Tío conejo va corriendo

la zorra le sigue atrás

sale el ponche de la zarza

que el tigre lo va a matar.

Ay, corre, ponche viejo

que el tigre te va a matar.

Ya el ñeque está pujando

el venao no sabe ná

el saino que se espanta

guartinaja quedó atrás.

Ay, corre, ponche viejo…

(Ponche viejo – Inédita)

En el quicio de mi casa

yo tengo una aseguranza

pero el diablo anda atrás

para ver si se le alcanza.

Ay, me sobé, me sobé, por debajo de la puerta.

(Me sobé – Inédita)

“Vea, compañero: yo cuando voy a componer pienso en llegar a la gente, en hacer cosas alegres. Así soy yo. No me preocupa que lo que compongo haya o no haya ocurrido. Lo importante es que el tema, real o imaginario, me entusiasme y se preste para sacarle punta. Ah, otra cosa: no sé por qué, pero lo cierto es que nunca me ha gustado escribir mis canciones. Cuando compongo, ensayo cada verso que hago hasta cuando, a punta de memoria, me lo aprendo. No es porque no sepa escribir. Es que no me gusta hacerlo. Eso sí: cuando me meto a hacer una canción, es tema de todo el tiempo, mientras me la aprendo, claro. La ensayo en el baño, en el camino hacia la pesca, en los buses, en todas partes. Al comienzo, Tita, mi mujer, pensó que estaba loco, y me miraba con susto, así como puerco meando en iglesia”.

La armonía última

“Bastante que caminamos con Los Gaiteros de San Jacinto. Bastante. En la primera gira, que fue en 1964, anduvimos por toda Colombia. En el 68, después de regresar de las Olimpiadas de México, adonde representamos a Colombia, fuimos a grabar. A mí me avisaron en Soplaviento y yo le dije a mi compadre Alejo “Sangre en la uña” que se preparara, que nos íbamos para Bogotá, a grabar”.

–Compa, yo creo que no voy a poder ir, me dijo él.

–¡Cómo que no va! ¿Y entonces quién nos toca el pito de caña de millo? Déjese de eso, Alejo. Ajá, ¿y por qué es que no quiere ir?

–Compa: lo que pasa es que no estoy aparente.

–¿Que no está aparente? ¿Cómo así?

–No estoy aparente, compa, porque no tengo sino una muda de ropa.

–Ah, pero eso no es grave. Vamos, que allá están interesados que usted vaya y es seguro que le toman cariño y lo aperan.
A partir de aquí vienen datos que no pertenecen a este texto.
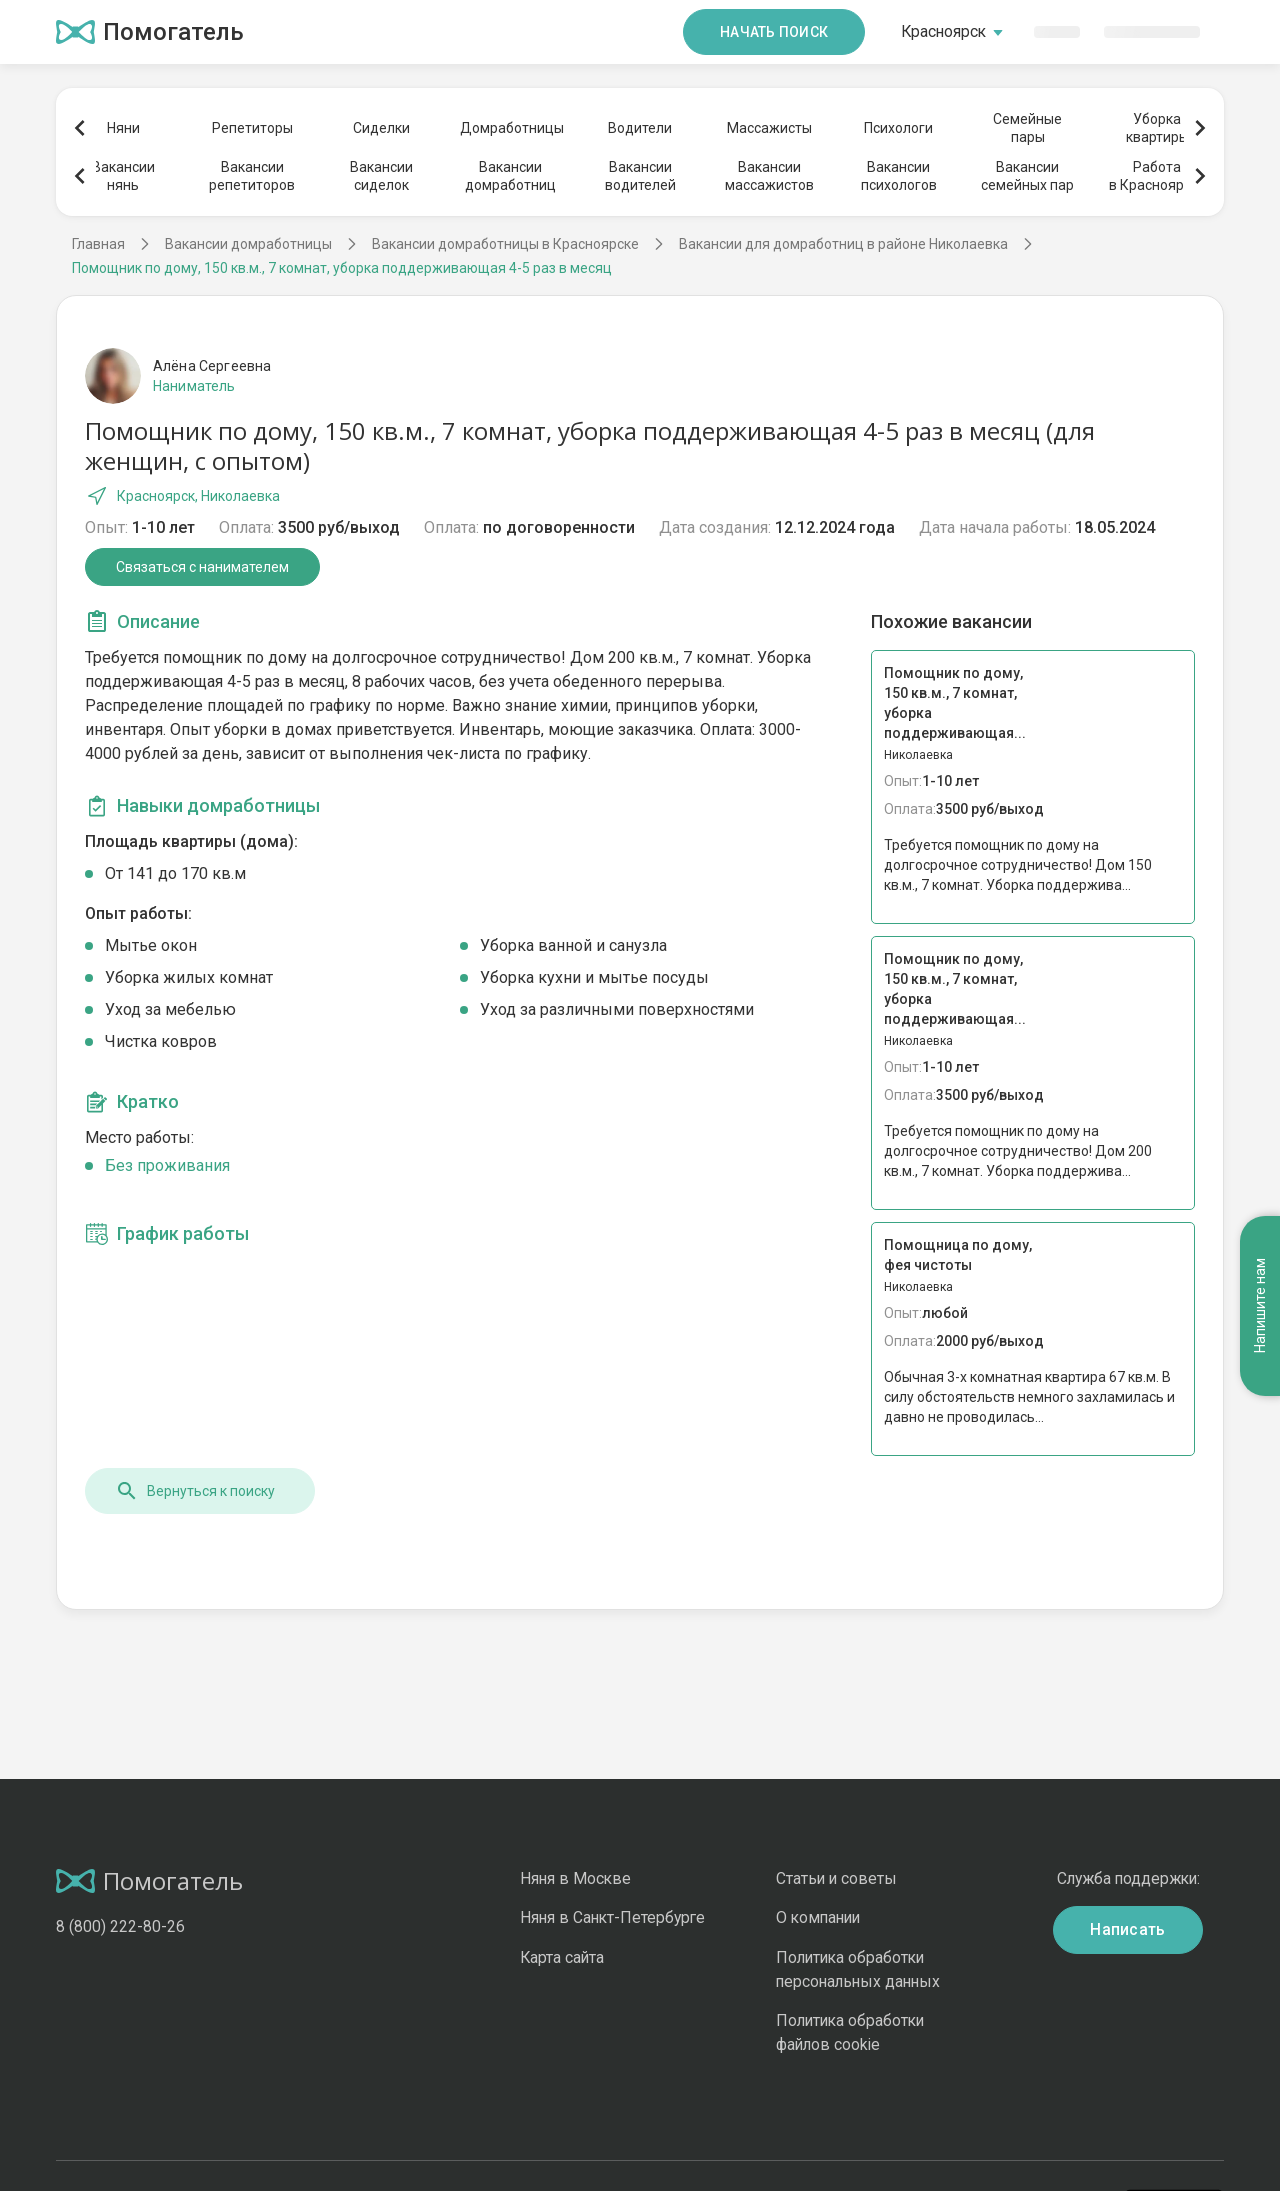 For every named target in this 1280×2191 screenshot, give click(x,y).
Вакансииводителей (640, 176)
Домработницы (511, 128)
“Pero como mi compadre Alejo Manjarrez era así como era, brioso y porfiado, nadie lo convenció de que fuera. ¡Y todo por no estar aparente!”.

“Total: solo viajamos Toño Fernández, Juan y José Lara, Pedro Nolasco Mejía, Andrés Landeros y yo. ¡Qué grupo ese! ¿Usted ha visto algo igual? Bueno, sí: después hubo muchos problemas y Toño agarró su rumbo y los Lara agarraron el suyo. Pero ese grupo así, junto, era de ver cuando tocaba, oyó. Fíjese que esta música de gaitas casi no tenía salida ni sus intérpretes eran conocidos, y, cuando nosotros la cogimos, la levantamos y la hicimos conocer”.

“Lástima que los señores de San Jacinto grabaron ya viejos y se enfermaron o murieron en el apogeo de nuestra fama. Si no hubiera sido así, quién sabe por dónde anduviéramos. Porque para caminar sí. Para caminar sí. Todo se movía cuando llegábamos. Había que vernos tocar”.

“Estuvimos en Panamá, Costa Rica, Honduras, El Salvador, Ecuador, Estados Unidos, Unión Soviética, México, Italia, Alemania, Francia y España, y en todos esos sitios nos admiraron y nos quisieron. Muy bonito viajar. Muy bonito”.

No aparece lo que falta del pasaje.